La radiación no solo es parte esencial de la vida humana, también se puede utilizar para mejorarla. Es responsabilidad de los servicios de atención médica el utilizar la radiación ionizante de manera eficiente para lograr el máximo beneficio con el mínimo riesgo. El Organismo Internacional de Energía Atómica (OIEA) trabaja continuamente para hacer que el uso de la radiación sea más seguro. Se puede obtener más información acerca de los usos de la radiación y la labor del OIEA en mejorar la protección radiológica en la página web del OIEA (www.iaea.org). Sin embargo, los beneficios potenciales del uso de la radiación vienen acompañados de un riesgo, al igual que muchos otros beneficios de la vida humana.  Por ejemplo, cuando una persona entra en un coche para ir al mercado a comprar alimentos tiene un pequeño riesgo de accidente automovilístico. Pero el beneficio que obtenemos yendo a la tienda a comprar comida compensa con creces el pequeño riesgo de colisión. Según lo explicado en el párrafo precedente la radiación produce beneficios pero su uso lleva asociado un pequeño riesgo.
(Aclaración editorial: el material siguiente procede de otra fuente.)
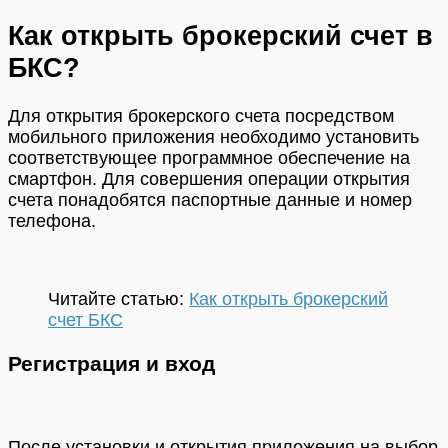
Как открыть брокерский счет в
БКС?
Для открытия брокерского счета посредством
мобильного приложения необходимо установить
соответствующее программное обеспечение на
смартфон. Для совершения операции открытия
счета понадобятся паспортные данные и номер
телефона.
Читайте статью:
Как открыть брокерский
счет БКС
Регистрация и вход
После установки и открытия приложения на выбор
Lo importante es mantener los beneficios abrumadoramente superiores a los riesgos.

¿Cuál es la razón por la cual hoy día los científicos y los profesionales de la medicina hablan sobre la radiación?, ¿y cuál es la razón por la que estamos tratando aquí este tema? El número de pruebas médicas en las que se utilizan radiaciones ionizantes aumentan en todo el mundo. El Comité Científico de las Naciones Unidas sobre los Efectos de la Radiación Atómica [UNSCEAR 2008] estima que anualmente se realizan en el mundo cerca de 3.600 millones de exámenes de rayos X. Quisiéramos explicar el pequeño riesgo que se halla presente cuando se utiliza la radiación para diagnosticar o tratar una enfermedad. Los rayos X generados por aparatos, que nos ayudan a ver en el interior del cuerpo humano, son una fuente de exposición a la radiación que se suma a la de nuestro entorno. Dichos aparatos producen haces de rayos X de diversa energía e intensidad. El riesgo depende de la energía e intensidad de los rayos X utilizados, de la edad y sexo de la persona que se somete a la prueba médica, de la parte del cuerpo expuesta y otros factores tales como el historial de cáncer en la familia. La radiación ionizante ha demostrado ser nociva a dosis elevadas. No está claro si existe un daño directo a dosis mucho menores de radiación ionizante tales como las utilizadas en las pruebas médicas de diagnóstico en situaciones controladas. Es importante entender que el riesgo que la radiación puede causar depende de la dosis. Pero se ha demostrado que el riesgo es diferente para diferentes grupos de población. Este riesgo es relativamente pequeño en personas de edad avanzada y es ligeramente superior en niños y mujeres jóvenes. Los científicos suponen que el riesgo de la radiación es acumulativo. Esto quiere decir que cuantas más veces se exponga una persona a exámenes con radiación mayor será el riesgo. Recuérdese que siempre que la persona obtenga un beneficio del examen, muy probablemente éste compensará los riesgos con creces.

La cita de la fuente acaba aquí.